就在他脸色阴晴不定的时候,身后动静传来,具现物不能收回,精神感知能力也迟钝了一些,没能提前发觉异常。
听到声响,回过头去,面色瞬间大变。
前方一人一狗,不是那个道士和它身边的那条黑狗,还能是谁。
“你…你怎么会出现在这里?”
“这亦是贫道想要询问足下之言,足下又为何来到此处,伤吾故人,杀吾友人。”
“城市中的诡物,人人得而诛之,你是觉得我做错了吗?”
“诡,亦有善恶之分。”
“诡就是诡,不分善恶,这才应该是调查局的态度,也是人类该有的觉悟,谁若是和诡物纠缠不清,便要做好被惩戒的准备,若是诡物仗着能力干预人类城池,那祂也将是整个人类的敌人。”

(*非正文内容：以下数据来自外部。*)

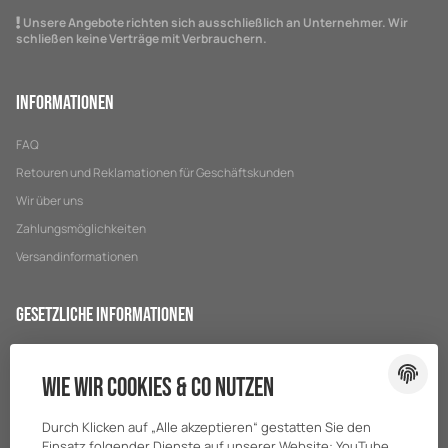
Unsere Angebote richten sich ausschließlich an Unternehmer. Wir
schließen keine Verträge mit Verbrauchern.
Informationen
FAQ
Retouren und Reklamationen für Geschäftskunden
Wir über uns
Zahlungsmöglichkeiten
Versandinformationen
Gesetzliche Informationen
Datenschutz
Wie wir Cookies & Co nutzen
AGB
Sitemap
Durch Klicken auf „Alle akzeptieren“ gestatten Sie den
Impressum
Einsatz folgender Dienste auf unserer Website: YouTube,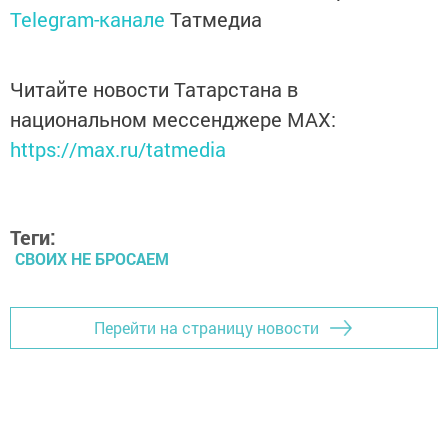
Telegram-канале
Татмедиа
Читайте новости Татарстана в
национальном мессенджере MАХ:
https://max.ru/tatmedia
Теги:
СВОИХ НЕ БРОСАЕМ
Перейти на страницу новости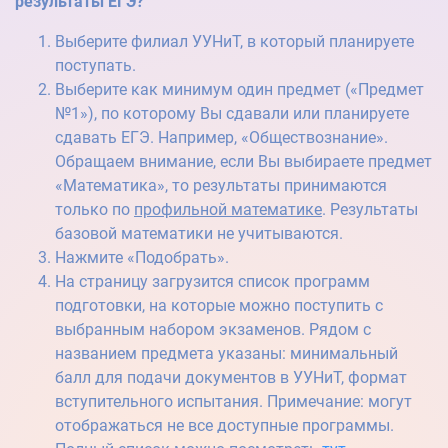
результаты ЕГЭ?
Контакты
Выберите филиал УУНиТ, в который планируете
поступать.
Контакты
Выберите как минимум один предмет («Предмет
№1»), по которому Вы сдавали или планируете
сдавать ЕГЭ. Например, «Обществознание».
Бакалавриат и специалитет
Обращаем внимание, если Вы выбираете предмет
«Математика», то результаты принимаются
только по
профильной математике
. Результаты
Основная информация
базовой математики не учитываются.
Нажмите «Подобрать».
Количество мест для приема
На страницу загрузится список программ
Сроки проведения приема
подготовки, на которые можно поступить с
выбранным набором экзаменов. Рядом с
Перечень направлений / специальностей
названием предмета указаны: минимальный
Необходимые документы
балл для подачи документов в УУНиТ, формат
Правила приема
вступительного испытания. Примечание: могут
отображаться не все доступные программы.
Минимальное количество баллов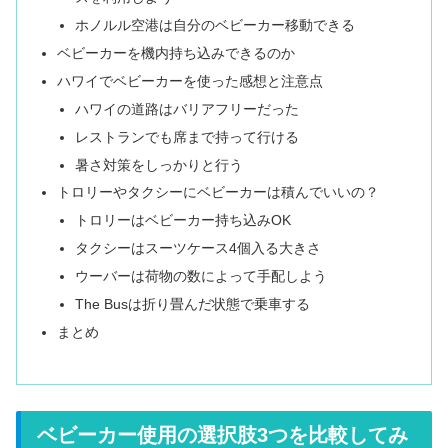
ホノルル空港は自分のベビーカー移動できる
ベビーカーを機内持ち込みできるのか
ハワイでベビーカーを使った感想と注意点
ハワイの道路はバリアフリーだった
レストランでも席まで持って行ける
暑さ対策をしっかりと行う
トロリーやタクシーにベビーカーは積んでいいの？
トロリーはベビーカー持ち込みOK
タクシーはスーツケース4個入る大きさ
ウーバーは荷物の数によって手配しよう
The Busは折り畳んだ状態で乗車する
まとめ
ベビーカー使用の選択肢3つを比較してみ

李岳知道他意有所指,只是这番话看似大义凛然,实则他已经心虚了。
前半句讲了他出手的原因,后半段威胁更显得外强中干。
李岳不与他再多说,他的道理也不过是这脚下的精神具现物和他位居高位的身份罢了,而恰好,道人也有自己的道理。
所谓道不同不相为谋,自是无需多言。
不过,道人澄澈,又参悟红尘业火,道理自然要更加纯粹一些。
换成对方的说法,则是道人的道理要更大一些。
见李岳不再与自己多言,黄老背后不自觉渗出了冷汗,此次来襄越城本就是为了会一会这位而来,自是做足了准备的。
前几日在学府之中时,有相熟好友与他说了襄越城之事,听闻疑似一只诡物在襄越城血洗了管理局,而后又大开杀戒,差点将一城化作诡域,此事让军方与中心城都极为愤怒,只是不知为何,两边都未分派人手前去处理。